The Devil’s Bargain: The Illusion of a Trouble-Free Existence in the American Police State

Tuesday, November 11, 2014
By Paul Martin

By John W. Whitehead
Rutherford.org
November 10, 2014

Whether the mask is labeled fascism, democracy, or dictatorship of the proletariat, our great adversary remains the apparatus—the bureaucracy, the police, the military. Not the one facing us across the frontier of the battle lines, which is not so much our enemy as our brothers’ enemy, but the one that calls itself our protector and makes us its slaves. No matter what the circumstances, the worst betrayal will always be to subordinate ourselves to this apparatus and to trample underfoot, in its service, all human values in ourselves and in others.—Simone Weil, French philosopher and political activist

It’s no coincidence that during the same week in which the U.S. Supreme Court heard arguments in Yates v. United States, a case in which a Florida fisherman is being threatened with 20 years’ jail time for throwing fish that were too small back into the water, Florida police arrested a 90-year-old man twice for violating an ordinance that prohibits feeding the homeless in public.
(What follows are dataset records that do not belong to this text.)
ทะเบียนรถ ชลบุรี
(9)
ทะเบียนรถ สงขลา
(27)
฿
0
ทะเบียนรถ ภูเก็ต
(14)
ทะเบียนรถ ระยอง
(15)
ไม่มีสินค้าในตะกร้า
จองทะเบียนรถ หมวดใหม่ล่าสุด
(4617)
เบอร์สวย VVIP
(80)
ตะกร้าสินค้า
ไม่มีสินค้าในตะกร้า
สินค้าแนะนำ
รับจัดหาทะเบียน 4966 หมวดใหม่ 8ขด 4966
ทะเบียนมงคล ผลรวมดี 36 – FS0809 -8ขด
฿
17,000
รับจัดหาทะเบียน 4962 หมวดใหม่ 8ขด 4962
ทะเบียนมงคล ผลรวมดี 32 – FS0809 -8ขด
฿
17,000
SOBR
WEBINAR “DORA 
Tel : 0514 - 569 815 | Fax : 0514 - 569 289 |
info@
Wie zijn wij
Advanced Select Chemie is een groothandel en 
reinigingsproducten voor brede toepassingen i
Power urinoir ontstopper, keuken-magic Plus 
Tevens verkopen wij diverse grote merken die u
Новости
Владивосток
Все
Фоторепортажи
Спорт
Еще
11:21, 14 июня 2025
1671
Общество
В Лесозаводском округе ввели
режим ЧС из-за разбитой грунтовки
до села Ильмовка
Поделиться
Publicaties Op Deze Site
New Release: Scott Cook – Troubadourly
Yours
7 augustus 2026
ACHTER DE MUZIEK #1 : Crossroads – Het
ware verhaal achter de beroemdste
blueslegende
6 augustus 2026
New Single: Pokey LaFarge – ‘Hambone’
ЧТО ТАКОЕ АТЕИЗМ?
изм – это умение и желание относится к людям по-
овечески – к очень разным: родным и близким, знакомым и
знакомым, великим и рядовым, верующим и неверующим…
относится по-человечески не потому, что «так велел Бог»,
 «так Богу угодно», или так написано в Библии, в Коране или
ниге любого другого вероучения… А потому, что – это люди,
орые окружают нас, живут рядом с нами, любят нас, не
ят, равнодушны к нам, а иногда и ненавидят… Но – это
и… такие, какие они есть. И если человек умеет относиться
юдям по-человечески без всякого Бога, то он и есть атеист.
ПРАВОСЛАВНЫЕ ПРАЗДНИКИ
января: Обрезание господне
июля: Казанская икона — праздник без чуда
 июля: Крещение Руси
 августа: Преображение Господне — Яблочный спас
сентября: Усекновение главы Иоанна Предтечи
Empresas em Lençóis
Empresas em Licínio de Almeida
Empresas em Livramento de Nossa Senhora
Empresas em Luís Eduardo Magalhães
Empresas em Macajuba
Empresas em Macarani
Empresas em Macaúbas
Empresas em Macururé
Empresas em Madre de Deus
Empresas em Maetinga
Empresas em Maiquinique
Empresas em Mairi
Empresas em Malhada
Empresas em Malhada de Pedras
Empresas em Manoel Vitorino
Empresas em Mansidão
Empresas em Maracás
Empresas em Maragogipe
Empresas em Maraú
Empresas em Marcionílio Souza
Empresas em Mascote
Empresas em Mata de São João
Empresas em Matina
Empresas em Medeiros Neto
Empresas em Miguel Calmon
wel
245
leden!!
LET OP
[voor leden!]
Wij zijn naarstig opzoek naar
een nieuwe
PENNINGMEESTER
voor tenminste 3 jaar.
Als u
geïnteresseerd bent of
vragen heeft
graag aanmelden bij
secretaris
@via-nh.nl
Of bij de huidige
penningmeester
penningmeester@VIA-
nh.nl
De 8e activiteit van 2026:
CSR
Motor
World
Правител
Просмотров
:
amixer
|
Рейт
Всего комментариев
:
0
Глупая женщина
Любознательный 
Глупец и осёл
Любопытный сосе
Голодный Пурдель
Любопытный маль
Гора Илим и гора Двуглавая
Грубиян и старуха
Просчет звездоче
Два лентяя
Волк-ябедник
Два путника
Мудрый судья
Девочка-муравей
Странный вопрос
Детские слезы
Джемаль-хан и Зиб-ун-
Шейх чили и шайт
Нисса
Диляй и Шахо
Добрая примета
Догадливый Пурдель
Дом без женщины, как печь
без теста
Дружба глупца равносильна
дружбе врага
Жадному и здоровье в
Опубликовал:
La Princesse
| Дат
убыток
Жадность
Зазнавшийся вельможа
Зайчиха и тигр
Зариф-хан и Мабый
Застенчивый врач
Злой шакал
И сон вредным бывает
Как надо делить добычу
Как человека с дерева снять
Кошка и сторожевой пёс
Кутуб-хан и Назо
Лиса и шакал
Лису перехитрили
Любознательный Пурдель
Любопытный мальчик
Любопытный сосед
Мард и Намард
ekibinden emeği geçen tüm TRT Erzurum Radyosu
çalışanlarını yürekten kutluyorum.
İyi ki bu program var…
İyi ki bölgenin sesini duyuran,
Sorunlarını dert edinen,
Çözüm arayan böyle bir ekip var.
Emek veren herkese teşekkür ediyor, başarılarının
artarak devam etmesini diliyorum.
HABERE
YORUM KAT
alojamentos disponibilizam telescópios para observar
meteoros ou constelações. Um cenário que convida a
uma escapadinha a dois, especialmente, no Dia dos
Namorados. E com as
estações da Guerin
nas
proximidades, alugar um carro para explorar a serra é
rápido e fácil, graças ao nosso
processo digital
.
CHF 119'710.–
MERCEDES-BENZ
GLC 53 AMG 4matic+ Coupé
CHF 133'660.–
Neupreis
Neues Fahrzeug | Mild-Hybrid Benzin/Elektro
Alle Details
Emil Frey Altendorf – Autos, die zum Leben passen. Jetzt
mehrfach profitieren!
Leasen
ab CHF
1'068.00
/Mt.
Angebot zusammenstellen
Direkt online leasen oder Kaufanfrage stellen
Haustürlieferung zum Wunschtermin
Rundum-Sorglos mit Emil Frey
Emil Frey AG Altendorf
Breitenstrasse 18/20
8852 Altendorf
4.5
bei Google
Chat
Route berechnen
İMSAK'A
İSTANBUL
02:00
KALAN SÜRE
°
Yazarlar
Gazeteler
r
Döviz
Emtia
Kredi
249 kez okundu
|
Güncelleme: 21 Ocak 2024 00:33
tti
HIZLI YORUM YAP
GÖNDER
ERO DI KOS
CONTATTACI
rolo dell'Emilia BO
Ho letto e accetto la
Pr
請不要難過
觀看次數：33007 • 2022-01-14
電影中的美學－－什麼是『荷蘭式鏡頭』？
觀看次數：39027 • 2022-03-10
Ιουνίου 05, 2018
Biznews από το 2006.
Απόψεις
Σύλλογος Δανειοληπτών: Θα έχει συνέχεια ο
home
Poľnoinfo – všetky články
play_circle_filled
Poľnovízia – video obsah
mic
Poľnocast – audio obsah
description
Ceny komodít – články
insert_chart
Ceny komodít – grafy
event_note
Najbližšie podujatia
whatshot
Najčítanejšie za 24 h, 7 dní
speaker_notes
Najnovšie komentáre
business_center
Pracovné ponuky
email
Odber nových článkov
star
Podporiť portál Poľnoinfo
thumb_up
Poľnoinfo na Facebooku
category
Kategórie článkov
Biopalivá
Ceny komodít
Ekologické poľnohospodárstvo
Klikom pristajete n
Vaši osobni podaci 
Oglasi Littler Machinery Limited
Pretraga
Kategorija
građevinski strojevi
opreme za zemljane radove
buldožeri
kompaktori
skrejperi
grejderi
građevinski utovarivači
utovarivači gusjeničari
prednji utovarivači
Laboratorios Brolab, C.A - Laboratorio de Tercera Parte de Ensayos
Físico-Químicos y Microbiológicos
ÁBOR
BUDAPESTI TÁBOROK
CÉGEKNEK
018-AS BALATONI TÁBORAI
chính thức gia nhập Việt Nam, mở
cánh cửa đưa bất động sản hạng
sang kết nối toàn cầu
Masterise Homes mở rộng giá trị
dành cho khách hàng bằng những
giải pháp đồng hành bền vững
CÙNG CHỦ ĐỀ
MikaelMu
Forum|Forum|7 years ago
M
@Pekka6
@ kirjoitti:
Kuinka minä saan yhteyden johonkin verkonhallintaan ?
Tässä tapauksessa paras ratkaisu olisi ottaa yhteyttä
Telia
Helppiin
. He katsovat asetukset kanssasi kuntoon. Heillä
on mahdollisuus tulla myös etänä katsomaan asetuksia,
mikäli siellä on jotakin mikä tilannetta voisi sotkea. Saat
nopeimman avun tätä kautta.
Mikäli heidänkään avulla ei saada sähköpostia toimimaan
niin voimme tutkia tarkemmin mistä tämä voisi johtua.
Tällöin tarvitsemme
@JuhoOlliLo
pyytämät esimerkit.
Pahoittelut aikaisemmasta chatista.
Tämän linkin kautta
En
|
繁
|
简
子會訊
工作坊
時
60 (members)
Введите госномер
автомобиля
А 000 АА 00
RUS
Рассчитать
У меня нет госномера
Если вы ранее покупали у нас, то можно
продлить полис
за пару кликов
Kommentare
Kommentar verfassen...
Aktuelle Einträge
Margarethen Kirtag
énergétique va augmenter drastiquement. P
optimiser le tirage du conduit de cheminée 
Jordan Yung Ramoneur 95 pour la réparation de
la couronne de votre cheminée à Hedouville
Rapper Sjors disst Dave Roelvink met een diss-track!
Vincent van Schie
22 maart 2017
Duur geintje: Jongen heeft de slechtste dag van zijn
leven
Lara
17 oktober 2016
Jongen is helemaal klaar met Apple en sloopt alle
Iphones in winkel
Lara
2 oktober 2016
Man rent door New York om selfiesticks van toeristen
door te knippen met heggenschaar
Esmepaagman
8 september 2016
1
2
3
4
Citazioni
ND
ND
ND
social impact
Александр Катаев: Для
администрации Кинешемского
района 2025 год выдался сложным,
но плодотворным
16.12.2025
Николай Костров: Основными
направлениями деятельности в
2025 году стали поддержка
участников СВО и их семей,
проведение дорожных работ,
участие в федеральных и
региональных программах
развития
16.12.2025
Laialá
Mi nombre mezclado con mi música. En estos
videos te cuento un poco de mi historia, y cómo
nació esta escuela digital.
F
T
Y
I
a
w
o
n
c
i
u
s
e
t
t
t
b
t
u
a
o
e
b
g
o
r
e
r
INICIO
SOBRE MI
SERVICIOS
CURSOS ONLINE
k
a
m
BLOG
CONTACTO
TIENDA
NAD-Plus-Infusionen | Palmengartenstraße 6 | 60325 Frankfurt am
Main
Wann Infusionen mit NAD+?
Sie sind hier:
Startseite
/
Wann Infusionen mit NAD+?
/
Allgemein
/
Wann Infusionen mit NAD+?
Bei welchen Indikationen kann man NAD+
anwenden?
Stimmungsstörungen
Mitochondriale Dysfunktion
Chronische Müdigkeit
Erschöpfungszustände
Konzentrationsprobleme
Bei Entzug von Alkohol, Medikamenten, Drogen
Both cases fall under the umbrella of overcriminalization, that phenomenon in which everything is rendered illegal and everyone becomes a lawbreaker. As I make clear in my book A Government of Wolves: The Emerging American Police State, this is what happens when bureaucrats run the show, and the rule of law becomes little more than a cattle prod for forcing the citizenry to march in lockstep with the government.

John Yates, a commercial fisherman, was written up in 2007 by a state fish and wildlife officer who noticed that among Yates’ haul of red grouper, 72 were apparently under the 20-inch minimum legal minimum. Yates, ordered to bring the fish to shore as evidence of his violation of the federal statute on undersized catches, returned to shore with only 69 grouper in the crate designated for evidence. A crew member later confessed that, on orders from Yates, the crew had thrown the undersized grouper overboard and replaced them with larger fish. Unfortunately, they were three fish short. Sensing a bait-and-switch, prosecutors refused to let Yates off the hook quite so easily. Unfortunately, in prosecuting him for the undersized fish under a law aimed at financial crimes, government officials opened up a can of worms.